Respicious Boniface, Head of the Anaesthesia department and of the MOI trauma course faculty, stressed the importance both of the course and of reducing accidents, in his opening speech:
– We need to target our patients not only here at the hospital, but also in making sure that they travel in safer ways, said Dr Boniface.
Five doctors and nurses from Karolinska University Hospital in Stockholm, shared their knowledge and led group discussions and scenarios together with colleagues at MOI. According to the plan, the Trauma and Anesthesia course will be held once a year.
Also present at the opening was Executive Director, Dr Othman Kiloloma, expressing his appreciation of the new initiative, and the course was later visited by Tanzanian journalists, who reported on the event.
The background of the course is a memorandum of understanding signed in 2014 with the aim to improve care, with focus on patients suffering from polytrauma, through training, staff exchange and research. In collaboration between Karolinska/MKAIC and MOI, a number of qualitaty indicators have been designed and put together in a protocol. A baseline quality survey was then carried out in May 2015, to investigate how trauma anaesthesia is practiced at MOI today. The survey was a useful tool for designing the training course.
At MOI Hospital around 20 patients seek trauma care every day, and 10-15 patients undergo surgery, according to data received. One or two of the patients die each day.
One of the doctors attending the course, Asha Abdullah, says her expectations from the three days are high.
– One of the main reasons for the high level of deaths, is that we miss the golden hour due to lack of knowledge and because it takes too long before the patients arrive at the hospital, she says.
The Swedish team’s impression when discussing the first day, is positive.
– There has been a lot of work in preparing for the course, and my feeling after one day is good, says Gunilla Wihlke. The participants are with us, listening carefully and giving us their opinions.
– Although we hope for an impact of the course, it will be difficult to detect such an effect, and especially in the short term. It would also be presumptious to assume that our contribution would be crucial. Instead it is the health workers here at MOI who can bring about sustainable improvement and change, although we can be of assistance in this process. We now have an instrument for quality assessment that can be used at MOI even in the long term, says Anna Ohlsson, anesthetist at Karolinska. It can be developed in order to evaluate and improve routines and working processes.

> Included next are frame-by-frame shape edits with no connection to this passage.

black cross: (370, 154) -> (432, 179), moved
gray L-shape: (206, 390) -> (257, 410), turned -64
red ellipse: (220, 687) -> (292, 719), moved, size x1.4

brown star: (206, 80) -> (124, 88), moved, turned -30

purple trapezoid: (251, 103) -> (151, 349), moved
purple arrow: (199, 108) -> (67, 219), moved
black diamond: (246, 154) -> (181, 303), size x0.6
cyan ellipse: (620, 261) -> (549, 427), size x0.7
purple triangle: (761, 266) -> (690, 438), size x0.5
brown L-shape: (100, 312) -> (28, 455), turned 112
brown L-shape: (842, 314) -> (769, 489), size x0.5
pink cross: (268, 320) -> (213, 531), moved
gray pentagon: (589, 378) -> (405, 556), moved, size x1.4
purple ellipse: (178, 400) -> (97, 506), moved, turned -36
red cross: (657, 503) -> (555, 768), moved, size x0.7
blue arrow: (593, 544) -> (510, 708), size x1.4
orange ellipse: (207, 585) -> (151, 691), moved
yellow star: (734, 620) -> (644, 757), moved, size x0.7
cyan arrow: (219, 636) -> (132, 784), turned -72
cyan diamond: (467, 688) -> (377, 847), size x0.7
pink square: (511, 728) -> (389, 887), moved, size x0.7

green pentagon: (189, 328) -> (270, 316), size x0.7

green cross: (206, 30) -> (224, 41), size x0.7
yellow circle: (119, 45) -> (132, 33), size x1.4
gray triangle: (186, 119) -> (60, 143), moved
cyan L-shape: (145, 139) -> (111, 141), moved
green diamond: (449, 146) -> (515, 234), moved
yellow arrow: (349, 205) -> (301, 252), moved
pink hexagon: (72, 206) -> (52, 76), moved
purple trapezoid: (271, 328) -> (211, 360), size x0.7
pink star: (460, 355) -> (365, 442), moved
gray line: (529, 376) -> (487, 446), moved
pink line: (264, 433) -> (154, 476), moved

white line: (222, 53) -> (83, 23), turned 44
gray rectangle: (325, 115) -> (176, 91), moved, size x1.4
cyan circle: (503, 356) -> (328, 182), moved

There are several areas that need to interact in a course like this, in order to be successful, Olof Brattström, anesthetist at Karolinska points out.
– Through the collaboration we will be able to evaluate and follow up structures and processes together with Moi. I hope for a Hawthorn effect, where a sharpened thinking and acting in this area is initiated as a result of focusing on quality of care.
When leaving the hospital I am once again reminded of the need, when I see a father cross the busy road holding his two young schoolgirls firmly in hand. I also notice a pick up driving out from the hospital area, carrying a coffin surrounded by grieving men.